DATA EXTRACT section start

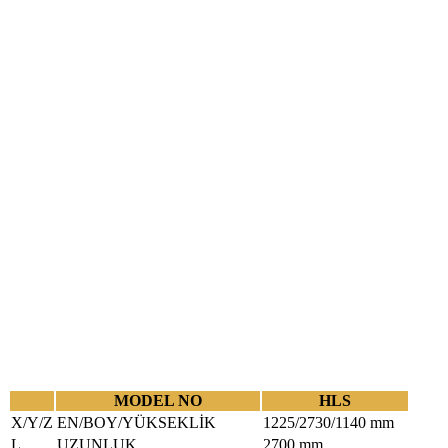
MODEL NO
HLS
X/Y/Z
EN/BOY/YÜKSEKLİK
1225/2730/1140 mm
L
UZUNLUK
2700 mm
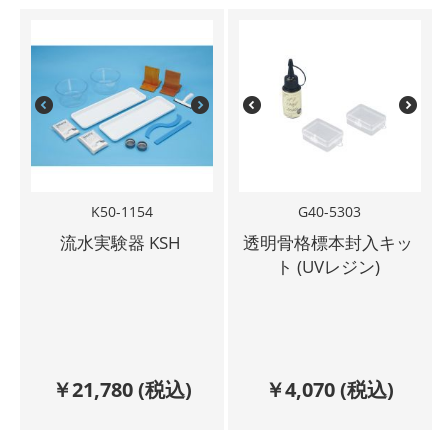
K50-1154
G40-5303
流水実験器 KSH
透明骨格標本封入キッ
ト (UVレジン)
￥
21,780
(税込)
￥
4,070
(税込)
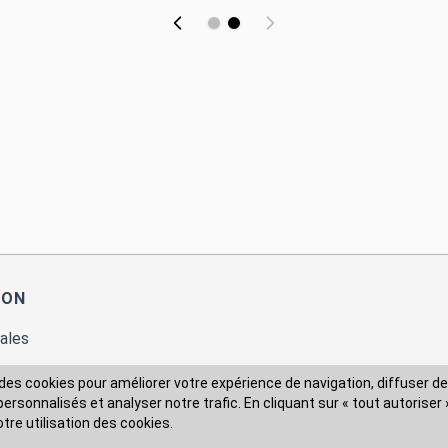
ION
ales
des cookies pour améliorer votre expérience de navigation, diffuser de
rsonnalisés et analyser notre trafic. En cliquant sur « tout autoriser 
 des données
otre utilisation des cookies.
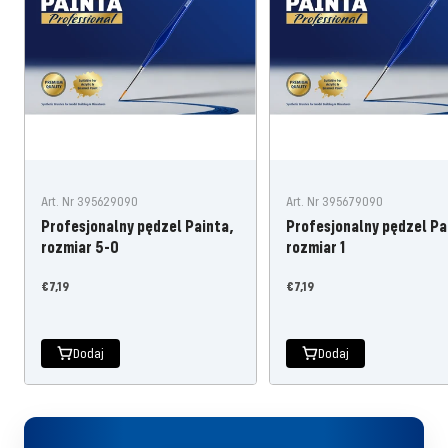
Art. Nr 395629090
Art. Nr 395679090
Profesjonalny pędzel Painta,
Profesjonalny pędzel Pa
rozmiar 5-0
rozmiar 1
Oferta
Oferta
€7,19
€7,19
cenowa
cenowa
Dodaj
Dodaj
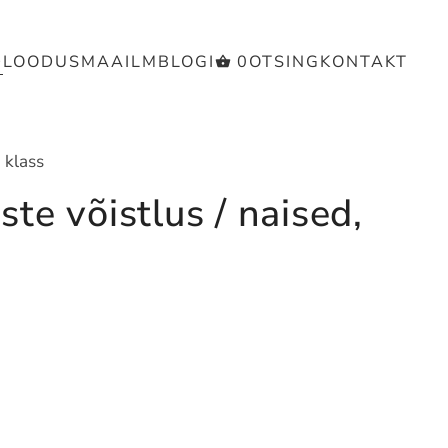
D
LOODUS
MAAILM
BLOGI
0
OTSING
KONTAKT
 klass
võistlus / naised,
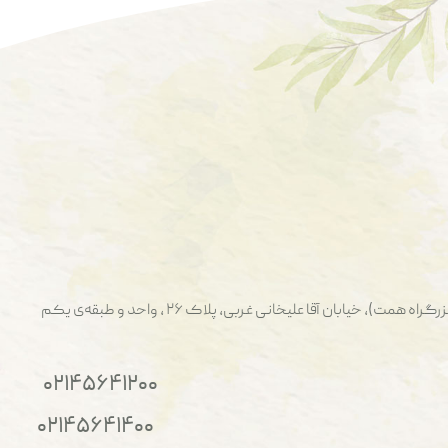
ت)، خیابان آقا علیخانی غربی، پلاک ۲۶ ، واحد و طبقه‌ی یکم
۰۲۱۴۵۶۴۱۲۰۰
۰۲۱۴۵۶۴۱۴۰۰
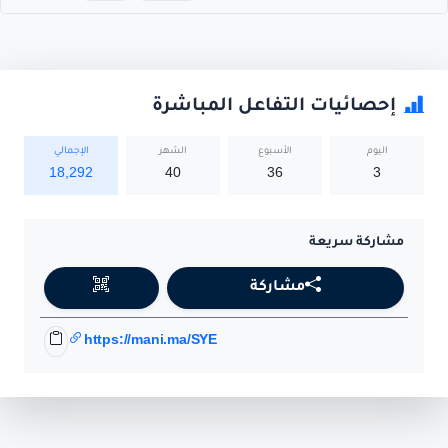
إحصائيات التفاعل المباشرة
اليوم
الأسبوع
الشهر
الإجمالي
18,292
40
36
3
مشاركة سريعة
مشاركة
https://mani.ma/SYE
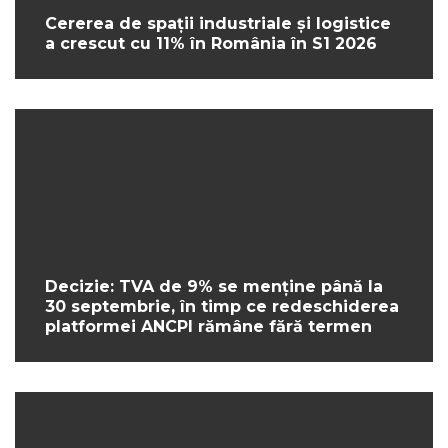
Cererea de spații industriale și logistice
a crescut cu 11% în România în S1 2026
Decizie: TVA de 9% se menține până la
30 septembrie, în timp ce redeschiderea
platformei ANCPI rămâne fără termen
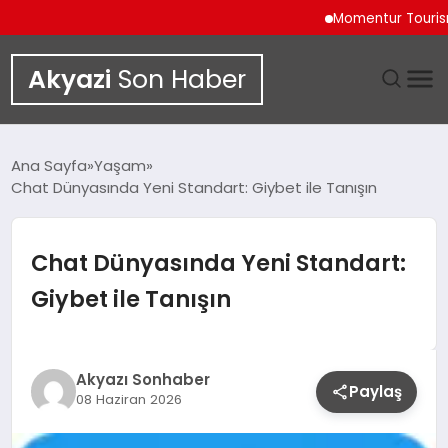
Momentur Tourism & T
Akyazi
Son Haber
GÜNDEM
Ana Sayfa
Yaşam
Chat Dünyasında Yeni Standart: Giybet ile Tanışın
SIYASET
DÜNYA
Chat Dünyasında Yeni Standart:
Giybet ile Tanışın
EKONOMI
SPOR
Akyazı Sonhaber
Paylaş
08 Haziran 2026
TEKNOLOJI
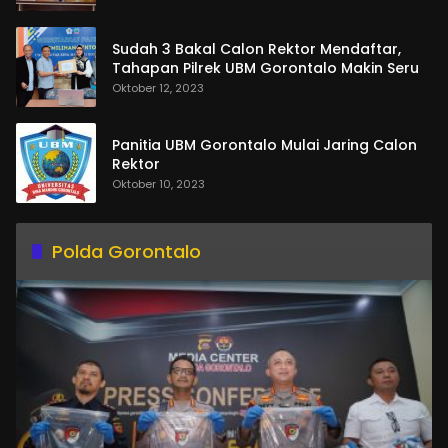
Sudah 3 Bakal Calon Rektor Mendaftar,
Tahapan Pilrek UBM Gorontalo Makin Seru
Oktober 12, 2023
Panitia UBM Gorontalo Mulai Jaring Calon
Rektor
Oktober 10, 2023
Polda Gorontalo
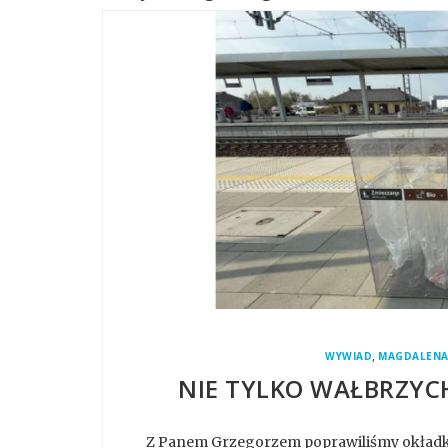
,
WYWIAD
MAGDALENA
NIE TYLKO WAŁBRZYC
Z Panem Grzegorzem poprawiliśmy okładkę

DATA EXTRACT section end

The entries are to be printed exactly as written; the pictures are to be left out.

MODEL NO
HLS
X/Y/Z
EN/BOY/YÜKSEKLİK
1225/2730/1140 mm
L
UZUNLUK
2700 mm
K50-1154
G40-5303
流水実験器 KSH
透明骨格標本封入キッ
ト (UVレジン)
￥
21,780
(税込)
￥
4,070
(税込)
ION
ales
des cookies pour améliorer votre expérience de navigation, diffuser de
rsonnalisés et analyser notre trafic. En cliquant sur « tout autoriser 
 des données
otre utilisation des cookies.
Art. Nr 395629090
Art. Nr 395679090
Profesjonalny pędzel Painta,
Profesjonalny pędzel Pa
rozmiar 5-0
rozmiar 1
Oferta
Oferta
€7,19
€7,19
cenowa
cenowa
Dodaj
Dodaj
D
LOODUS
MAAILM
BLOGI
0
OTSING
KONTAKT
 klass
võistlus / naised,
ت)، خیابان آقا علیخانی غربی، پلاک ۲۶ ، واحد و طبقه‌ی یکم
۰۲۱۴۵۶۴۱۲۰۰
۰۲۱۴۵۶۴۱۴۰۰
إحصائيات التفاعل المباشرة
اليوم
الأسبوع
الشهر
الإجمالي
18,292
40
36
3
مشاركة سريعة
مشاركة
https://mani.ma/SYE
Cererea de spații industriale și logistice
a crescut cu 11% în România în S1 2026
Decizie: TVA de 9% se menține până la
30 septembrie, în timp ce redeschiderea
platformei ANCPI rămâne fără termen
Momentur Tourism & T
Akyazi
Son Haber
GÜNDEM
Ana Sayfa
Yaşam
Chat Dünyasında Yeni Standart: Giybet ile Tanışın
SIYASET
DÜNYA
Chat Dünyasında Yeni Standart:
Giybet ile Tanışın
EKONOMI
SPOR
Akyazı Sonhaber
Paylaş
08 Haziran 2026
TEKNOLOJI
Sudah 3 Bakal Calon Rektor Mendaftar,
Tahapan Pilrek UBM Gorontalo Makin Seru
Oktober 12, 2023
Panitia UBM Gorontalo Mulai Jaring Calon
Rektor
Oktober 10, 2023
Polda Gorontalo
,
WYWIAD
MAGDALENA
NIE TYLKO WAŁBRZYC
Z Panem Grzegorzem poprawiliśmy okładkę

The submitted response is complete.